▸ **Task directions**
All lines in the data that hold the word "previous" need copying.

▸ **Provided data**
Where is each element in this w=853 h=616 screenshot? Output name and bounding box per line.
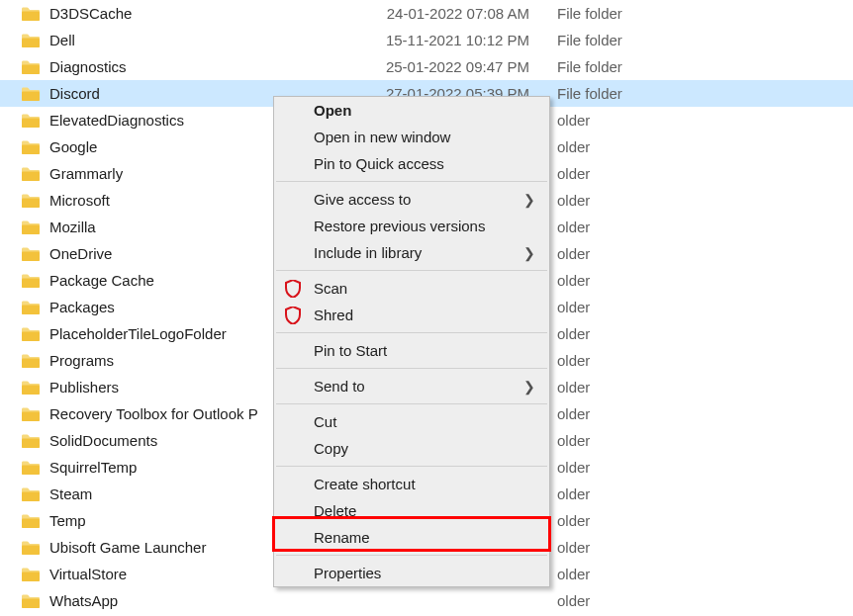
ctx-scan-label: Scan bbox=[314, 280, 347, 297]
ctx-shred-label: Shred bbox=[314, 307, 353, 323]
chevron-right-icon: ❯ bbox=[523, 245, 535, 261]
ctx-open[interactable]: Open bbox=[274, 97, 549, 124]
file-type: older bbox=[557, 352, 676, 369]
folder-icon bbox=[22, 434, 40, 448]
chevron-right-icon: ❯ bbox=[523, 192, 535, 208]
ctx-rename[interactable]: Rename bbox=[274, 524, 549, 551]
folder-icon bbox=[22, 247, 40, 261]
folder-icon bbox=[22, 354, 40, 368]
file-type: older bbox=[557, 539, 676, 556]
file-type: older bbox=[557, 512, 676, 529]
ctx-restore-label: Restore previous versions bbox=[314, 218, 485, 234]
ctx-copy[interactable]: Copy bbox=[274, 435, 549, 462]
ctx-properties-label: Properties bbox=[314, 565, 381, 581]
ctx-create-shortcut-label: Create shortcut bbox=[314, 476, 416, 492]
file-date: 15-11-2021 10:12 PM bbox=[356, 32, 557, 48]
file-type: older bbox=[557, 485, 676, 502]
file-type: File folder bbox=[557, 5, 676, 22]
folder-icon bbox=[22, 87, 40, 101]
file-type: older bbox=[557, 245, 676, 262]
ctx-open-new-window[interactable]: Open in new window bbox=[274, 124, 549, 150]
file-type: older bbox=[557, 138, 676, 155]
ctx-cut[interactable]: Cut bbox=[274, 408, 549, 435]
ctx-include-library[interactable]: Include in library ❯ bbox=[274, 239, 549, 266]
file-type: older bbox=[557, 112, 676, 129]
chevron-right-icon: ❯ bbox=[523, 379, 535, 395]
shield-icon bbox=[284, 280, 302, 298]
folder-icon bbox=[22, 568, 40, 581]
folder-icon bbox=[22, 274, 40, 288]
folder-icon bbox=[22, 407, 40, 421]
folder-icon bbox=[22, 7, 40, 21]
file-name: Dell bbox=[49, 32, 356, 48]
ctx-open-new-label: Open in new window bbox=[314, 129, 450, 145]
ctx-pin-quick-label: Pin to Quick access bbox=[314, 155, 444, 172]
file-row[interactable]: Diagnostics25-01-2022 09:47 PMFile folde… bbox=[0, 53, 853, 80]
folder-icon bbox=[22, 514, 40, 528]
file-type: older bbox=[557, 165, 676, 182]
file-type: older bbox=[557, 272, 676, 289]
ctx-rename-label: Rename bbox=[314, 529, 370, 546]
file-date: 25-01-2022 09:47 PM bbox=[356, 58, 557, 75]
separator bbox=[276, 403, 547, 404]
ctx-send-to-label: Send to bbox=[314, 378, 365, 395]
ctx-properties[interactable]: Properties bbox=[274, 560, 549, 586]
ctx-delete-label: Delete bbox=[314, 502, 356, 519]
ctx-pin-start-label: Pin to Start bbox=[314, 342, 387, 359]
folder-icon bbox=[22, 487, 40, 501]
folder-icon bbox=[22, 220, 40, 234]
file-row[interactable]: Dell15-11-2021 10:12 PMFile folder bbox=[0, 27, 853, 53]
file-type: File folder bbox=[557, 32, 676, 48]
ctx-copy-label: Copy bbox=[314, 440, 348, 457]
file-type: older bbox=[557, 379, 676, 396]
separator bbox=[276, 555, 547, 556]
ctx-open-label: Open bbox=[314, 102, 351, 119]
folder-icon bbox=[22, 60, 40, 74]
separator bbox=[276, 368, 547, 369]
file-type: File folder bbox=[557, 58, 676, 75]
file-name: WhatsApp bbox=[49, 592, 356, 609]
context-menu: Open Open in new window Pin to Quick acc… bbox=[273, 96, 550, 587]
file-row[interactable]: WhatsAppolder bbox=[0, 587, 853, 614]
folder-icon bbox=[22, 34, 40, 47]
folder-icon bbox=[22, 381, 40, 395]
file-type: older bbox=[557, 299, 676, 315]
ctx-delete[interactable]: Delete bbox=[274, 497, 549, 524]
folder-icon bbox=[22, 301, 40, 314]
folder-icon bbox=[22, 327, 40, 341]
ctx-give-access-to[interactable]: Give access to ❯ bbox=[274, 186, 549, 213]
folder-icon bbox=[22, 167, 40, 181]
file-type: older bbox=[557, 219, 676, 235]
ctx-restore-previous[interactable]: Restore previous versions bbox=[274, 213, 549, 239]
file-type: older bbox=[557, 432, 676, 449]
file-type: older bbox=[557, 566, 676, 582]
ctx-create-shortcut[interactable]: Create shortcut bbox=[274, 471, 549, 497]
ctx-give-access-label: Give access to bbox=[314, 191, 411, 208]
folder-icon bbox=[22, 541, 40, 555]
file-row[interactable]: D3DSCache24-01-2022 07:08 AMFile folder bbox=[0, 0, 853, 27]
separator bbox=[276, 466, 547, 467]
folder-icon bbox=[22, 461, 40, 475]
ctx-pin-quick-access[interactable]: Pin to Quick access bbox=[274, 150, 549, 177]
ctx-cut-label: Cut bbox=[314, 413, 336, 430]
file-type: older bbox=[557, 405, 676, 422]
file-type: older bbox=[557, 592, 676, 609]
separator bbox=[276, 270, 547, 271]
file-type: File folder bbox=[557, 85, 676, 102]
separator bbox=[276, 181, 547, 182]
file-type: older bbox=[557, 325, 676, 342]
file-date: 24-01-2022 07:08 AM bbox=[356, 5, 557, 22]
file-name: Diagnostics bbox=[49, 58, 356, 75]
ctx-scan[interactable]: Scan bbox=[274, 275, 549, 302]
file-name: D3DSCache bbox=[49, 5, 356, 22]
folder-icon bbox=[22, 594, 40, 608]
ctx-shred[interactable]: Shred bbox=[274, 302, 549, 328]
file-type: older bbox=[557, 459, 676, 476]
ctx-include-lib-label: Include in library bbox=[314, 244, 422, 261]
ctx-pin-start[interactable]: Pin to Start bbox=[274, 337, 549, 364]
folder-icon bbox=[22, 114, 40, 128]
ctx-send-to[interactable]: Send to ❯ bbox=[274, 373, 549, 399]
folder-icon bbox=[22, 140, 40, 154]
file-type: older bbox=[557, 192, 676, 209]
separator bbox=[276, 332, 547, 333]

▸ **Answer for this exercise**
ctx-restore-label: Restore previous versions bbox=[314, 218, 485, 234]
ctx-restore-previous[interactable]: Restore previous versions bbox=[274, 213, 549, 239]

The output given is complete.